» Provided entries
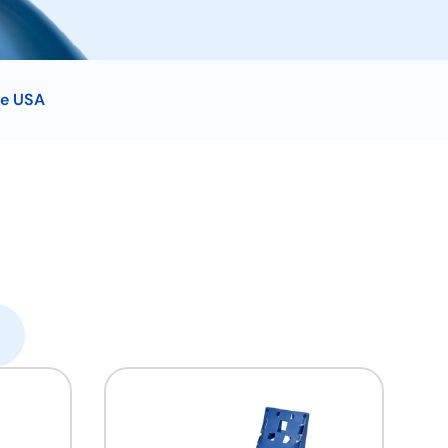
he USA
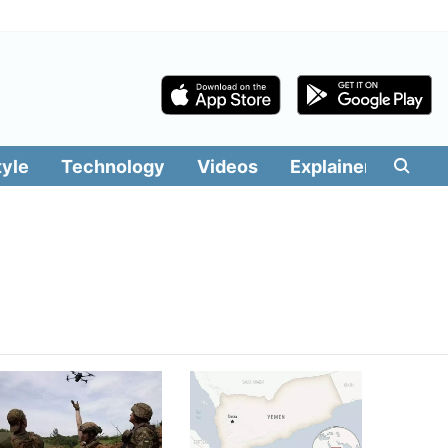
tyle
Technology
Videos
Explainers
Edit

---

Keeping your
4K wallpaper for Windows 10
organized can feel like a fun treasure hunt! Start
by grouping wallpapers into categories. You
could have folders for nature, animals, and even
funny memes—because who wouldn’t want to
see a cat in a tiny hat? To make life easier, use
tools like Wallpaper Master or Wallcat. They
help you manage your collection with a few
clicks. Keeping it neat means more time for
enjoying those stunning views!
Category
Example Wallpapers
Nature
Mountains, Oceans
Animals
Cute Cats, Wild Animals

==

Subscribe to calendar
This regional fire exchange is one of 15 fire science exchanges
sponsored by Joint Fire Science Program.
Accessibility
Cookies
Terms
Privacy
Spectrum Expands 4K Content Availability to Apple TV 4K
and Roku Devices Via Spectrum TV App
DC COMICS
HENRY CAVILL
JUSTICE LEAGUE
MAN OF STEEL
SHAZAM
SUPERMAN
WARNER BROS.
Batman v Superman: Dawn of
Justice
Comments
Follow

» Work to be completed
Each line of the material that has the word "like" belongs in the answer.

» Response area
organized can feel like a fun treasure hunt! Start
tools like Wallpaper Master or Wallcat. They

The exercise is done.